Records drawn from a dataset:
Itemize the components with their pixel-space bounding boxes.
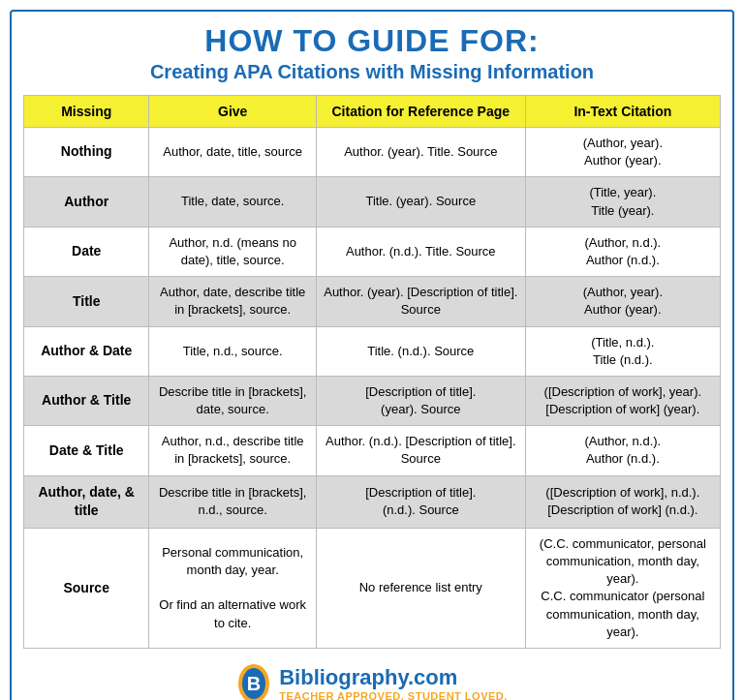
table-row: Author & DateTitle, n.d., source.Title. … bbox=[24, 326, 721, 376]
cell-intext: (Author, year). Author (year). bbox=[525, 128, 720, 177]
cell-missing: Date bbox=[24, 227, 149, 276]
bibliography-logo-icon: B bbox=[236, 662, 271, 700]
cell-citation: [Description of title]. (n.d.). Source bbox=[316, 475, 525, 528]
cell-citation: Title. (year). Source bbox=[316, 177, 525, 227]
cell-missing: Title bbox=[24, 277, 149, 326]
header-missing: Missing bbox=[24, 96, 149, 128]
table-row: TitleAuthor, date, describe title in [br… bbox=[24, 277, 721, 326]
citation-table: Missing Give Citation for Reference Page… bbox=[23, 95, 721, 649]
cell-give: Personal communication, month day, year.… bbox=[149, 528, 317, 648]
table-row: Date & TitleAuthor, n.d., describe title… bbox=[24, 426, 721, 475]
table-header-row: Missing Give Citation for Reference Page… bbox=[24, 96, 721, 128]
svg-text:B: B bbox=[247, 673, 261, 694]
cell-intext: (Author, year). Author (year). bbox=[525, 277, 720, 326]
cell-missing: Author & Title bbox=[24, 376, 149, 425]
cell-give: Author, date, describe title in [bracket… bbox=[149, 277, 317, 326]
table-row: Author, date, & titleDescribe title in [… bbox=[24, 475, 721, 528]
header-citation: Citation for Reference Page bbox=[316, 96, 525, 128]
cell-missing: Author bbox=[24, 177, 149, 227]
cell-intext: (Author, n.d.). Author (n.d.). bbox=[525, 426, 720, 475]
cell-intext: (C.C. communicator, personal communicati… bbox=[525, 528, 720, 648]
cell-missing: Author & Date bbox=[24, 326, 149, 376]
footer-tagline: TEACHER APPROVED. STUDENT LOVED. bbox=[279, 690, 508, 700]
cell-give: Title, n.d., source. bbox=[149, 326, 317, 376]
cell-missing: Author, date, & title bbox=[24, 475, 149, 528]
cell-citation: No reference list entry bbox=[316, 528, 525, 648]
footer-domain: Bibliography.com bbox=[279, 665, 457, 690]
cell-citation: Author. (year). [Description of title]. … bbox=[316, 277, 525, 326]
header-intext: In-Text Citation bbox=[525, 96, 720, 128]
table-row: NothingAuthor, date, title, sourceAuthor… bbox=[24, 128, 721, 177]
cell-give: Describe title in [brackets], n.d., sour… bbox=[149, 475, 317, 528]
cell-citation: Author. (n.d.). Title. Source bbox=[316, 227, 525, 276]
cell-give: Author, n.d., describe title in [bracket… bbox=[149, 426, 317, 475]
table-row: DateAuthor, n.d. (means no date), title,… bbox=[24, 227, 721, 276]
cell-give: Author, date, title, source bbox=[149, 128, 317, 177]
header-give: Give bbox=[149, 96, 317, 128]
table-row: SourcePersonal communication, month day,… bbox=[24, 528, 721, 648]
cell-give: Describe title in [brackets], date, sour… bbox=[149, 376, 317, 425]
cell-citation: Title. (n.d.). Source bbox=[316, 326, 525, 376]
table-row: Author & TitleDescribe title in [bracket… bbox=[24, 376, 721, 425]
cell-give: Title, date, source. bbox=[149, 177, 317, 227]
cell-intext: (Author, n.d.). Author (n.d.). bbox=[525, 227, 720, 276]
cell-citation: [Description of title]. (year). Source bbox=[316, 376, 525, 425]
cell-intext: ([Description of work], n.d.). [Descript… bbox=[525, 475, 720, 528]
cell-intext: ([Description of work], year). [Descript… bbox=[525, 376, 720, 425]
table-row: AuthorTitle, date, source.Title. (year).… bbox=[24, 177, 721, 227]
cell-missing: Nothing bbox=[24, 128, 149, 177]
cell-citation: Author. (year). Title. Source bbox=[316, 128, 525, 177]
cell-intext: (Title, n.d.). Title (n.d.). bbox=[525, 326, 720, 376]
sub-title: Creating APA Citations with Missing Info… bbox=[23, 61, 721, 83]
cell-intext: (Title, year). Title (year). bbox=[525, 177, 720, 227]
cell-citation: Author. (n.d.). [Description of title]. … bbox=[316, 426, 525, 475]
cell-missing: Source bbox=[24, 528, 149, 648]
cell-missing: Date & Title bbox=[24, 426, 149, 475]
footer: B Bibliography.com TEACHER APPROVED. STU… bbox=[23, 662, 721, 700]
main-container: HOW TO GUIDE FOR: Creating APA Citations… bbox=[10, 10, 734, 700]
footer-text-block: Bibliography.com TEACHER APPROVED. STUDE… bbox=[279, 665, 508, 700]
main-title: HOW TO GUIDE FOR: bbox=[23, 23, 721, 59]
cell-give: Author, n.d. (means no date), title, sou… bbox=[149, 227, 317, 276]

WHAT IS NEEDED: Write out all the records exactly, omitting the images.

YOUR SOLUTION:
Itemize the components with their pixel-space bounding boxes.
table-row: Author & DateTitle, n.d., source.Title. … bbox=[24, 326, 721, 376]
cell-intext: (Author, year). Author (year). bbox=[525, 128, 720, 177]
cell-missing: Date bbox=[24, 227, 149, 276]
bibliography-logo-icon: B bbox=[236, 662, 271, 700]
cell-citation: [Description of title]. (n.d.). Source bbox=[316, 475, 525, 528]
cell-citation: Title. (year). Source bbox=[316, 177, 525, 227]
cell-missing: Title bbox=[24, 277, 149, 326]
header-missing: Missing bbox=[24, 96, 149, 128]
table-row: TitleAuthor, date, describe title in [br… bbox=[24, 277, 721, 326]
citation-table: Missing Give Citation for Reference Page… bbox=[23, 95, 721, 649]
cell-give: Personal communication, month day, year.… bbox=[149, 528, 317, 648]
table-row: Date & TitleAuthor, n.d., describe title… bbox=[24, 426, 721, 475]
table-header-row: Missing Give Citation for Reference Page… bbox=[24, 96, 721, 128]
svg-text:B: B bbox=[247, 673, 261, 694]
cell-intext: (Author, year). Author (year). bbox=[525, 277, 720, 326]
cell-missing: Author & Title bbox=[24, 376, 149, 425]
cell-give: Author, date, describe title in [bracket… bbox=[149, 277, 317, 326]
table-row: Author, date, & titleDescribe title in [… bbox=[24, 475, 721, 528]
header-citation: Citation for Reference Page bbox=[316, 96, 525, 128]
cell-missing: Author bbox=[24, 177, 149, 227]
cell-intext: (Author, n.d.). Author (n.d.). bbox=[525, 426, 720, 475]
cell-intext: (C.C. communicator, personal communicati… bbox=[525, 528, 720, 648]
cell-missing: Author & Date bbox=[24, 326, 149, 376]
footer-tagline: TEACHER APPROVED. STUDENT LOVED. bbox=[279, 690, 508, 700]
cell-give: Title, n.d., source. bbox=[149, 326, 317, 376]
cell-missing: Author, date, & title bbox=[24, 475, 149, 528]
cell-citation: No reference list entry bbox=[316, 528, 525, 648]
footer-domain: Bibliography.com bbox=[279, 665, 457, 690]
cell-citation: Author. (year). [Description of title]. … bbox=[316, 277, 525, 326]
header-intext: In-Text Citation bbox=[525, 96, 720, 128]
table-row: NothingAuthor, date, title, sourceAuthor… bbox=[24, 128, 721, 177]
cell-give: Describe title in [brackets], n.d., sour… bbox=[149, 475, 317, 528]
cell-citation: Author. (n.d.). Title. Source bbox=[316, 227, 525, 276]
cell-give: Author, n.d., describe title in [bracket… bbox=[149, 426, 317, 475]
table-row: DateAuthor, n.d. (means no date), title,… bbox=[24, 227, 721, 276]
cell-give: Author, date, title, source bbox=[149, 128, 317, 177]
header-give: Give bbox=[149, 96, 317, 128]
table-row: SourcePersonal communication, month day,… bbox=[24, 528, 721, 648]
cell-give: Describe title in [brackets], date, sour… bbox=[149, 376, 317, 425]
cell-citation: Title. (n.d.). Source bbox=[316, 326, 525, 376]
table-row: Author & TitleDescribe title in [bracket… bbox=[24, 376, 721, 425]
cell-give: Title, date, source. bbox=[149, 177, 317, 227]
cell-intext: (Author, n.d.). Author (n.d.). bbox=[525, 227, 720, 276]
cell-citation: [Description of title]. (year). Source bbox=[316, 376, 525, 425]
cell-intext: ([Description of work], n.d.). [Descript… bbox=[525, 475, 720, 528]
cell-intext: ([Description of work], year). [Descript… bbox=[525, 376, 720, 425]
table-row: AuthorTitle, date, source.Title. (year).… bbox=[24, 177, 721, 227]
cell-missing: Nothing bbox=[24, 128, 149, 177]
cell-citation: Author. (year). Title. Source bbox=[316, 128, 525, 177]
cell-intext: (Title, n.d.). Title (n.d.). bbox=[525, 326, 720, 376]
sub-title: Creating APA Citations with Missing Info… bbox=[23, 61, 721, 83]
cell-intext: (Title, year). Title (year). bbox=[525, 177, 720, 227]
cell-citation: Author. (n.d.). [Description of title]. … bbox=[316, 426, 525, 475]
cell-missing: Source bbox=[24, 528, 149, 648]
cell-missing: Date & Title bbox=[24, 426, 149, 475]
footer: B Bibliography.com TEACHER APPROVED. STU… bbox=[23, 662, 721, 700]
main-container: HOW TO GUIDE FOR: Creating APA Citations… bbox=[10, 10, 734, 700]
footer-text-block: Bibliography.com TEACHER APPROVED. STUDE… bbox=[279, 665, 508, 700]
main-title: HOW TO GUIDE FOR: bbox=[23, 23, 721, 59]
cell-give: Author, n.d. (means no date), title, sou… bbox=[149, 227, 317, 276]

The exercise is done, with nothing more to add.